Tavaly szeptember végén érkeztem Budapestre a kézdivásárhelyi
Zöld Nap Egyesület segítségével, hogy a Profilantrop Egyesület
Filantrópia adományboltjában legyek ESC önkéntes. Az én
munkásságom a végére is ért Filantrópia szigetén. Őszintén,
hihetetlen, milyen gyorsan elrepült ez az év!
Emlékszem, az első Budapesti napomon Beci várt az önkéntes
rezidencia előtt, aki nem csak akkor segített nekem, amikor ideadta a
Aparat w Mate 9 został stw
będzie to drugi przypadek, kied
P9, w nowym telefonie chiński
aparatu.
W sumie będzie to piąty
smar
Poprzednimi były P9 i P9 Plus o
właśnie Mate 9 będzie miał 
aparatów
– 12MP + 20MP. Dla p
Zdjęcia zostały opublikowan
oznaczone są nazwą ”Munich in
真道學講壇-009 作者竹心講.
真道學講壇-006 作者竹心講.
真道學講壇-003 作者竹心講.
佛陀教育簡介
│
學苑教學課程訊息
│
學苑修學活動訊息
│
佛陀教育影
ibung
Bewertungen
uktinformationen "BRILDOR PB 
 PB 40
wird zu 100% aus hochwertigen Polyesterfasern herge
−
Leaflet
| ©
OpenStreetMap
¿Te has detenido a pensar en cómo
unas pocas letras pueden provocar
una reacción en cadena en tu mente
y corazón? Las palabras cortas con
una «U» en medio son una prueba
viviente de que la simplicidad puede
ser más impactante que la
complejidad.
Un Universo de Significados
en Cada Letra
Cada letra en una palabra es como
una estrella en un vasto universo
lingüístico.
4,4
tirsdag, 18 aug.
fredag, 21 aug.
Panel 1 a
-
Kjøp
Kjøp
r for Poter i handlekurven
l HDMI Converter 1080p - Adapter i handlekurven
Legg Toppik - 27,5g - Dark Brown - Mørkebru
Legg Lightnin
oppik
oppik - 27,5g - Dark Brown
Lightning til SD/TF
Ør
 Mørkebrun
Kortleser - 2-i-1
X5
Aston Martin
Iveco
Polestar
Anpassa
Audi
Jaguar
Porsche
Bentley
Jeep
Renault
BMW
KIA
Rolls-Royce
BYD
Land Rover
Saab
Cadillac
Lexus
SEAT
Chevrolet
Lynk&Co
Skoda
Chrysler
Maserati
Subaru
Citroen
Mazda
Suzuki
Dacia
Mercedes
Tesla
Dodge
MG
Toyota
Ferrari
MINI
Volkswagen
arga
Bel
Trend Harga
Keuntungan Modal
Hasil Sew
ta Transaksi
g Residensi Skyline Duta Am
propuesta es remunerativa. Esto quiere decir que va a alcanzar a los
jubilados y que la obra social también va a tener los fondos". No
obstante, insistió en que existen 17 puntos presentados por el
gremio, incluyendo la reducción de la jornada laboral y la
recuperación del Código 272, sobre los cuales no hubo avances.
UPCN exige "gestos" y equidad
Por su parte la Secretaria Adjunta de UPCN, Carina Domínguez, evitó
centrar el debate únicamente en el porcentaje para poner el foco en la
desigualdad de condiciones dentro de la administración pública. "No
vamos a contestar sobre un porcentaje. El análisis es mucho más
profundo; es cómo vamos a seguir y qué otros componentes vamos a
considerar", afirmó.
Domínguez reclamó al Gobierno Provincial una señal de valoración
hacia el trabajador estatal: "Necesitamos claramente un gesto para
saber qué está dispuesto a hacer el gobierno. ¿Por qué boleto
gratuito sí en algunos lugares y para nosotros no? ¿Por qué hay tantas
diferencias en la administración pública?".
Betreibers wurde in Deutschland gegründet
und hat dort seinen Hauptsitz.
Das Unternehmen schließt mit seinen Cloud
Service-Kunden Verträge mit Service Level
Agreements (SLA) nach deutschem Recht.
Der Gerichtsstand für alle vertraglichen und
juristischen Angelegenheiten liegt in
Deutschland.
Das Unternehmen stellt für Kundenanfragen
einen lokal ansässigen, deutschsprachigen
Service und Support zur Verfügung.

--------

▸ Problem details
In the material above, find every line that has the string "porcentaje" and pull those lines out.

▸ Answer to this exercise
centrar el debate únicamente en el porcentaje para poner el foco en la
vamos a contestar sobre un porcentaje. El análisis es mucho más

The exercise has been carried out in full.